Siete años, casi medio millón de muertos y un éxodo de más de cinco millones de personas después, la guerra de Siria amenaza con devenir una guerra endémica e interminable si no algo peor: un preludio de una nueva conflagración global, como la guerra civil española lo fue de la Segunda Guerra Mundial.
Siria se ha convertido en el nuevo tablero sobre el que las aún dos grandes potencias militares del planeta, Estados Unidos y Rusia, disputan su particular gran juego. Un peligroso juego en el que Donald Trump y Vladímir Putin, cuales machos alfa, cruzan, por el momento, más bravatas que balas y en el que cuentan con poderosos aliados regionales –los americanos con Arabia Saudí e Israel y los rusos con el régimen de Bachar el Asad e Irán–, pero en el que también están implicados incontrolables actores secundarios con un papel no menor, como el Estado Islámico y otras organizaciones yihadistas, Turquía, los kurdos y variopintos grupos rebeldes levantados contra El Asad durante la Primavera Árabe de 2011, desencadenante del conflicto. Y en medio del fuego cruzado entre malos y feos están los buenos de siempre: la desarmada población civil.
En la guerra no es la verdad la primera víctima, sino el individuo, que termina sepultado en la masa, que toma la forma de Estado, nación, pueblo, raza, etnia, facción religiosa o partido político. La libertad del hombre queda diluida en la igualdad del grupo. El individuo pierde su nombre para ser un número. No importa quién sino cuántos, porque cada bando fía su supervivencia a aumentar sus huestes y reducir hasta la extinción al bando rival.
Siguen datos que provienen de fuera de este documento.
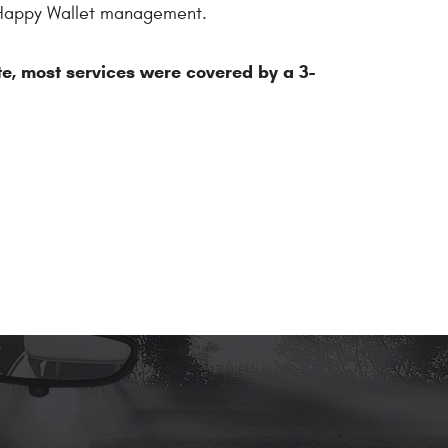
by Happy Wallet management.
te, most services were covered by a 3-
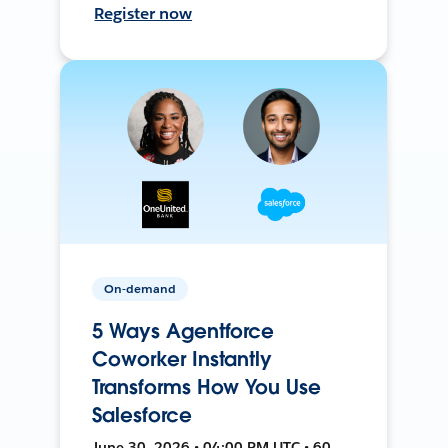
Register now
On-demand
5 Ways Agentforce
Coworker Instantly
Transforms How You Use
Salesforce
June 30, 2026 • 04:00 PM UTC • 60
La consigna es vivir lo más posible para matar lo más posible. Y quien no esté dispuesto a seguirla solo le queda morir o huir.
La mayoría de los que huyeron, de esos nómadas que se negaron a ser guerreros a los que, parafraseando al poeta Elías Moro, ronda la muerte, se encuentran ahora en tierra de nadie, en un limbo a la espera de que los occidentales les abramos las puertas de nuestro paraíso. Sin embargo, pasada la moda solidaria inicial y olvidado el impacto que provocó el cadáver del niño Aylan Kurdi yaciente sobre una playa turca, los europeos hemos incumplido nuestra palabra y pagamos al mercenario sátrapa Erdogan para que selle nuestras fronteras y nos proteja de la invasión de los bárbaros.
Entretanto, desde nuestra poltrona, asistimos al ‘espectáculo’ sirio como el que va al cine. Podemos llegar a estremecernos, a soltar alguna lagrimilla, pero al final dormiremos a pierna suelta. Porque «estamos acostumbrados a ver imágenes de violencia constantemente, pero las entendemos en términos de masa, de números», como lamenta la actriz palestina Hiam Abbass, protagonista del filme ‘Alma mater’, en el que interpreta a una madre que intenta proteger a sus tres hijos del asedio que sufre su hogar al estar en medio de una zona de bombardeos durante la guerra en Siria.
Para que algo nos conmueva necesitamos ponerle nombre, humanizarlo, como hizo la foto de Aylan, hace ‘Alma mater’ y pueden hacer la literatura y el periodismo. Como explica en ‘Utopía y desencanto’ Claudio Magris, «el río de la Historia arrastra y sumerge a las pequeñas historias individuales, la ola del olvido las borra de la memoria del mundo; escribir (o filmar) significa también caminar a lo largo del río, remontar la corriente, repescar existencias naufragadas, encontrar pecios enredados en las orillas y embarcarlos en una precaria arca de Noé de papel (o celuloide)».